Эмпатия делает такого менеджера "не-эффективным", так что о какой эмпатии может идти речь?

Под "осознанностью" подразумевается понимание взаимосвязи явлений и своего места в этой взаимосвязи.

Ну вот, и если такой менеджер осознает, что он относится к людям как к биомассе, то что из этого последует?
Либо он менеджером уже работать не будет, а возглавит профсоюз, например.
Либо что? Он осознает что он недо-человек и будет еще этим осознанно гордиться?

Вот живой пример без подробностей: менеджер увольняет бабушку, которая проработала на предприятии 40 лет, 
потому что нет такой штатной единицы.
Т.е. дело даже не в деньгах, дело в соблюдении принципа "человек - часть машины".

----------


## Фил

> Ну то есть я не вижу проблемы в том, что люди будут практиковать что-то и становиться более осознанными. неужели это хуже, чем если бы они были мене осознанными?
> Даже если там речь не про религию Буддизма и т.д.
> В чём это хуже, что люди станут осознаннее? Чем если бы они этого не делали?
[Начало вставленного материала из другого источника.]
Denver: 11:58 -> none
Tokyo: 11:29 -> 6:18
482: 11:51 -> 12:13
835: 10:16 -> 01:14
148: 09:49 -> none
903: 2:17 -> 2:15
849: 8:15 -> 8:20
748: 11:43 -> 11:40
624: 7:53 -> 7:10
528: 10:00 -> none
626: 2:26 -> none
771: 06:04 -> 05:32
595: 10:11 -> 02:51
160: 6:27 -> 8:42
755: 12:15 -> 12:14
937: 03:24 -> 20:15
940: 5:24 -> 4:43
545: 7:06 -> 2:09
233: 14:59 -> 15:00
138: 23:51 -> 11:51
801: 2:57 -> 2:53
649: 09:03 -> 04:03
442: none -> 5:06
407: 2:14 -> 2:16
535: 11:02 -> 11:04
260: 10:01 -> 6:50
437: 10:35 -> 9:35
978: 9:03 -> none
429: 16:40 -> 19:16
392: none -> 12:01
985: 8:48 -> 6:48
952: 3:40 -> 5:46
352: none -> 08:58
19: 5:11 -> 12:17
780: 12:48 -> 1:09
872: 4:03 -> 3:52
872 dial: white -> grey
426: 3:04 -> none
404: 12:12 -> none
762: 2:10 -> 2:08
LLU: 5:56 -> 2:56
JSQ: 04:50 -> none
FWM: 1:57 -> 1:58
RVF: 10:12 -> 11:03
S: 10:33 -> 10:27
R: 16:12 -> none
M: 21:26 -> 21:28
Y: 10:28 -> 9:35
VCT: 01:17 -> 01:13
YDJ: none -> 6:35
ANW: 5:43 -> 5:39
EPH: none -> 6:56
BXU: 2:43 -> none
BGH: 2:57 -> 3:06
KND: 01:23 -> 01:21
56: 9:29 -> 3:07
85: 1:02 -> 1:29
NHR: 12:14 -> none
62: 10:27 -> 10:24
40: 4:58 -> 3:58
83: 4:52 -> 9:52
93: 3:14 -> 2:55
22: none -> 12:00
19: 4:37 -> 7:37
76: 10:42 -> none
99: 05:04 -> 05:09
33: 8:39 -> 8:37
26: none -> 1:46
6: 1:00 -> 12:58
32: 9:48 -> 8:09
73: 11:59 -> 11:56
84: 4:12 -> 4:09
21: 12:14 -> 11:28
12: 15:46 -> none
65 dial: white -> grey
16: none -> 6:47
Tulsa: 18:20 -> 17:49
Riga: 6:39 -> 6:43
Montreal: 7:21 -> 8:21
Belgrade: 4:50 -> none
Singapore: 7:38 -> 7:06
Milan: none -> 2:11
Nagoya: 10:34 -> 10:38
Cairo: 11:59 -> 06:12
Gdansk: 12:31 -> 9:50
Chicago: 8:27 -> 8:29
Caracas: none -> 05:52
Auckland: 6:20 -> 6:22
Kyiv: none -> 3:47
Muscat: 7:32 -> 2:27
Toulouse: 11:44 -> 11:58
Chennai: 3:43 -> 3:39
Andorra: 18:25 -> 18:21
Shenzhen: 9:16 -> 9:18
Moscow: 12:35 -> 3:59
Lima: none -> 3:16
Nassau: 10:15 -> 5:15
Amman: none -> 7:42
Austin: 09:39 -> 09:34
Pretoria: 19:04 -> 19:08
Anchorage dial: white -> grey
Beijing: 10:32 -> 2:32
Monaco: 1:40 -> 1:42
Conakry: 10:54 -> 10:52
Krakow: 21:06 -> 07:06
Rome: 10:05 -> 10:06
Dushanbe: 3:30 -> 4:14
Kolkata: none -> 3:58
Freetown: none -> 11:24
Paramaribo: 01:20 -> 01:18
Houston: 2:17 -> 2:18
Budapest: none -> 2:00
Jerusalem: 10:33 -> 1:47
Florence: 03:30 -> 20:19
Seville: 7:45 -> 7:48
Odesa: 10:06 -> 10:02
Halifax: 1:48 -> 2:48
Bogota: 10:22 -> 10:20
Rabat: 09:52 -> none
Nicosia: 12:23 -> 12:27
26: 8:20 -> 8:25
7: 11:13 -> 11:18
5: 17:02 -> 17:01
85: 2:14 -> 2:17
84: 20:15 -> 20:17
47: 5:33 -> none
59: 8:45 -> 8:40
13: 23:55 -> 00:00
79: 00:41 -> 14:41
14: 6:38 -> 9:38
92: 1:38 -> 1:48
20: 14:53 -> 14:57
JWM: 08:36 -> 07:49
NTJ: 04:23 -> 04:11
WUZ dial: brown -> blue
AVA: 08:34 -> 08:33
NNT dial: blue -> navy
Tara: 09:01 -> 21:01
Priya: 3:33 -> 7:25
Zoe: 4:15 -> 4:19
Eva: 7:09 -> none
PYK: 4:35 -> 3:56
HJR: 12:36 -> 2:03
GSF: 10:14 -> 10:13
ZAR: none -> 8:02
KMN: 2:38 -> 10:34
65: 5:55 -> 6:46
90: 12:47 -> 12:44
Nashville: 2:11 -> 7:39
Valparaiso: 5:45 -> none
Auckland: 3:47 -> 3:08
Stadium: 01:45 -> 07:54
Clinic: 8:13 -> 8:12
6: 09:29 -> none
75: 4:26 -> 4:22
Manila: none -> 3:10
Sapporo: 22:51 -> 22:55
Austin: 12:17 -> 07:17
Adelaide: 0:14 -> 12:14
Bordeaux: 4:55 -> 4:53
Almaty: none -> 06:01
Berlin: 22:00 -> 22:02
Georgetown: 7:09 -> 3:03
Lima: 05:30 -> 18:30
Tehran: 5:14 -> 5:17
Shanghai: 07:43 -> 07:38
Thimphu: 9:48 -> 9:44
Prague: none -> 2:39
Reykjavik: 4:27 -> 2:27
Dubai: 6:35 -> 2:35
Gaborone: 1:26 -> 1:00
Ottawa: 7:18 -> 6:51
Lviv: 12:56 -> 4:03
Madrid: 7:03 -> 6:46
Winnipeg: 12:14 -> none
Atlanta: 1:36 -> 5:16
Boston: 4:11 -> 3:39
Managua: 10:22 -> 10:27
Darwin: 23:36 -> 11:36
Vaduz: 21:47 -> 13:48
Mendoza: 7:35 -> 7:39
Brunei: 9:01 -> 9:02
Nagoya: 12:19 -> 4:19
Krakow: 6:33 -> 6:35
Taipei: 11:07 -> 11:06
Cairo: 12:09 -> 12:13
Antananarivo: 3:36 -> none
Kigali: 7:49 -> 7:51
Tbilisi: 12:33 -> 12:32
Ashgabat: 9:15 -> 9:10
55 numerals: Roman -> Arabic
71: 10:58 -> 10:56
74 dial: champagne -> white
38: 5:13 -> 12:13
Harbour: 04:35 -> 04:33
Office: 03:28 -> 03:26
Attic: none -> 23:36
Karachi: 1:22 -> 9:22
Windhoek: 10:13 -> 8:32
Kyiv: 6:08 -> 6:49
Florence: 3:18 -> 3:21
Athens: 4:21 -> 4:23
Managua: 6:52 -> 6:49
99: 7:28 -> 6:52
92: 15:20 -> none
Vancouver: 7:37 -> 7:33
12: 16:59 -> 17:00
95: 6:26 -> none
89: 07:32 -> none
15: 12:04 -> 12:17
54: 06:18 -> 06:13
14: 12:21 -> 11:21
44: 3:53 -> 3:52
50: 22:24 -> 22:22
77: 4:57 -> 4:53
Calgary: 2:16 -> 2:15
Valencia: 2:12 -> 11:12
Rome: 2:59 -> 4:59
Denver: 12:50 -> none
В статье речь идёт о том что невозможно одновременно осознавать и продолжать себя разрушать.
Ну как... Курильщик осознал вред курения, но не бросил. Это может говорить только о том, что он ничего не осознал  :Smilie: 

А тут говорится о том, что нужно осознать одновременно анатта и индивидуализацию.

----------


## Фил

Причем непонятно чего делать. Если просто бастовать, то предприятие развалится и лучше никому не будет. И экономика только так и работает....пока что по крайней мере....

----------


## Андрей Зюльганов

> Интересная статья на английском о том, куда ведёт осознанность без мотивации на благо всех существ.
> 
> https://www.vox.com/science-and-heal...m-david-forbes


Приветствую всех и каждого !  Как говорил Будда Шакьмуни сансара полна страданий, поэтому главная цель всех существ — найти выход и вернуться в состояние совершённого блаженства. Предлагаю не обращать серьёзного внимания на "учителей" практикующих медитацию без веры . Дэвид Форбс , Шон Иллинг и др. есть люди с генами "богоизбранности" (евреи или полукровки) и без признания учения Будды Шакьямуни как драгоценного учителя и благ его учения тысячи статей и слов не принесут любви и сострадания искателям полноты знаний. В капитализме человек-вещь никогда не может быть свободным (https://arctus.livejournal.com/239874.html) 
P.S. : "В капитализме человек угнетает человека , а в коммунизме наоборот." 
 Всех благ !ॐ  :Wink:

----------

Фил (08.04.2019)

----------


## Антончик

> В статье речь идёт о том что невозможно одновременно осознавать и продолжать себя разрушать.
> Ну как... Курильщик осознал вред курения, но не бросил. Это может говорить только о том, что он ничего не осознал 
> 
> А тут говорится о том, что нужно осознать одновременно анатта и индивидуализацию.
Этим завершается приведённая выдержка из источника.